Stored data entries
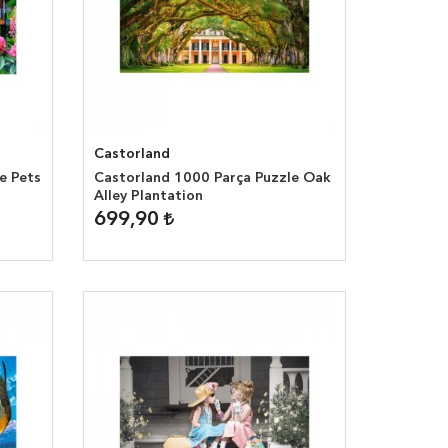
Castorland
e Pets
Castorland 1000 Parça Puzzle Oak
Alley Plantation
699,90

**Exercise details:**
Repeat the data exactly. No pictures should appear.

**Response for this exercise:**
Castorland
e Pets
Castorland 1000 Parça Puzzle Oak
Alley Plantation
699,90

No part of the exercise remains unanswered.